[Opening Record set section]

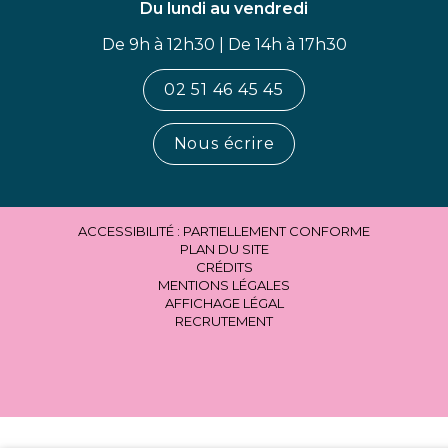
Du lundi au vendredi
De 9h à 12h30 | De 14h à 17h30
02 51 46 45 45
Nous écrire
ACCESSIBILITÉ : PARTIELLEMENT CONFORME
PLAN DU SITE
CRÉDITS
MENTIONS LÉGALES
AFFICHAGE LÉGAL
RECRUTEMENT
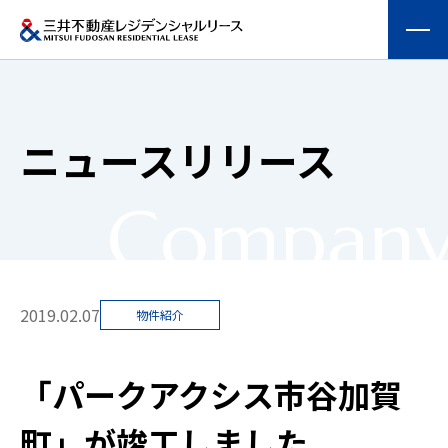
会社情報
ニュースリリース
提供する価値
Compan
事業内容
実績紹介
2019.02.07
物件紹介
物件を探す
「パークアクシス市谷加賀
採用情報
町」が竣工しました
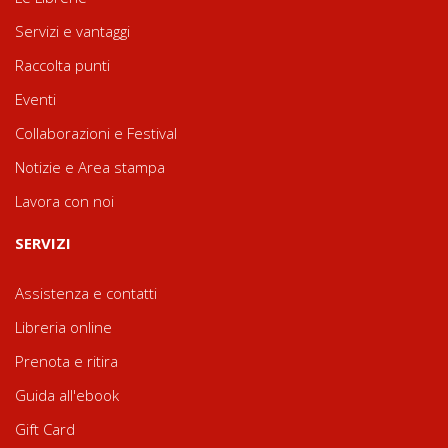
Servizi e vantaggi
Raccolta punti
Eventi
Collaborazioni e Festival
Notizie e Area stampa
Lavora con noi
SERVIZI
Assistenza e contatti
Libreria online
Prenota e ritira
Guida all'ebook
Gift Card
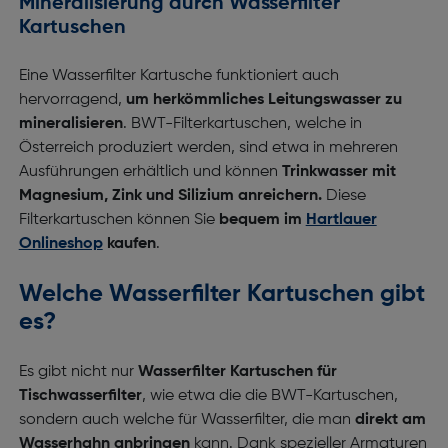
Mineralisierung durch Wasserfilter
Kartuschen
Eine Wasserfilter Kartusche funktioniert auch
hervorragend,
um herkömmliches Leitungswasser zu
mineralisieren
. BWT-Filterkartuschen, welche in
Österreich produziert werden, sind etwa in mehreren
Ausführungen erhältlich und können
Trinkwasser mit
Magnesium, Zink und Silizium anreichern.
Diese
Filterkartuschen können Sie
bequem im
Hartlauer
Onlineshop
kaufen
.
Welche Wasserfilter Kartuschen gibt
es?
Es gibt nicht nur
Wasserfilter Kartuschen für
Tischwasserfilter
, wie etwa die die BWT-Kartuschen,
sondern auch welche für Wasserfilter, die man
direkt am
Wasserhahn anbringen
kann. Dank spezieller Armaturen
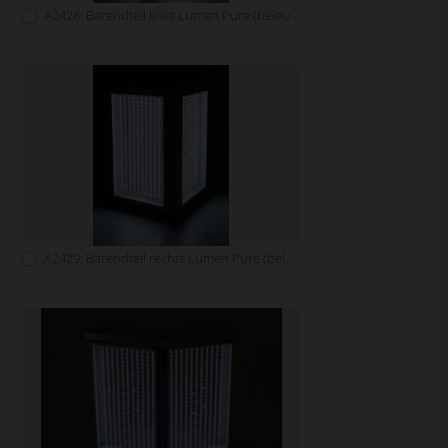
A2428: Barendteil links Lumen Pure (beleuchtbar)
A2429: Barendteil rechts Lumen Pure (beleuchtbar)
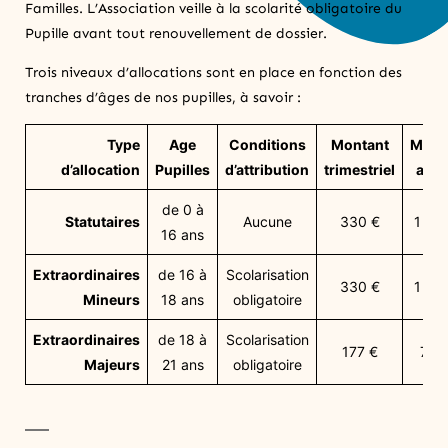
Familles. L’Association veille à la scolarité obligatoire du
Pupille avant tout renouvellement de dossier.
Trois niveaux d’allocations sont en place en fonction des
tranches d’âges de nos pupilles, à savoir :
Type
Age
Conditions
Montant
Mont
d’allocation
Pupilles
d’attribution
trimestriel
annu
de 0 à
Statutaires
Aucune
330 €
1 32
16 ans
Extraordinaires
de 16 à
Scolarisation
330 €
1 32
Mineurs
18 ans
obligatoire
Extraordinaires
de 18 à
Scolarisation
177 €
708
Majeurs
21 ans
obligatoire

[Closing Record set section]

Work instructions:
Write out the entries above verbatim, without pictures.

Completed exercise:
Du lundi au vendredi
De 9h à 12h30 | De 14h à 17h30
02 51 46 45 45
Nous écrire
ACCESSIBILITÉ : PARTIELLEMENT CONFORME
PLAN DU SITE
CRÉDITS
MENTIONS LÉGALES
AFFICHAGE LÉGAL
RECRUTEMENT
会社情報
ニュースリリース
提供する価値
Compan
事業内容
実績紹介
2019.02.07
物件紹介
物件を探す
「パークアクシス市谷加賀
採用情報
町」が竣工しました
Servizi e vantaggi
Raccolta punti
Eventi
Collaborazioni e Festival
Notizie e Area stampa
Lavora con noi
SERVIZI
Assistenza e contatti
Libreria online
Prenota e ritira
Guida all'ebook
Gift Card
Mineralisierung durch Wasserfilter
Kartuschen
Eine Wasserfilter Kartusche funktioniert auch
hervorragend,
um herkömmliches Leitungswasser zu
mineralisieren
. BWT-Filterkartuschen, welche in
Österreich produziert werden, sind etwa in mehreren
Ausführungen erhältlich und können
Trinkwasser mit
Magnesium, Zink und Silizium anreichern.
Diese
Filterkartuschen können Sie
bequem im
Hartlauer
Onlineshop
kaufen
.
Welche Wasserfilter Kartuschen gibt
es?
Es gibt nicht nur
Wasserfilter Kartuschen für
Tischwasserfilter
, wie etwa die die BWT-Kartuschen,
sondern auch welche für Wasserfilter, die man
direkt am
Wasserhahn anbringen
kann. Dank spezieller Armaturen
A2428: Barendteil links Lumen Pure (beleuchtbar)
A2429: Barendteil rechts Lumen Pure (beleuchtbar)
Familles. L’Association veille à la scolarité obligatoire du
Pupille avant tout renouvellement de dossier.
Trois niveaux d’allocations sont en place en fonction des
tranches d’âges de nos pupilles, à savoir :
Type
Age
Conditions
Montant
Mont
d’allocation
Pupilles
d’attribution
trimestriel
annu
de 0 à
Statutaires
Aucune
330 €
1 32
16 ans
Extraordinaires
de 16 à
Scolarisation
330 €
1 32
Mineurs
18 ans
obligatoire
Extraordinaires
de 18 à
Scolarisation
177 €
708
Majeurs
21 ans
obligatoire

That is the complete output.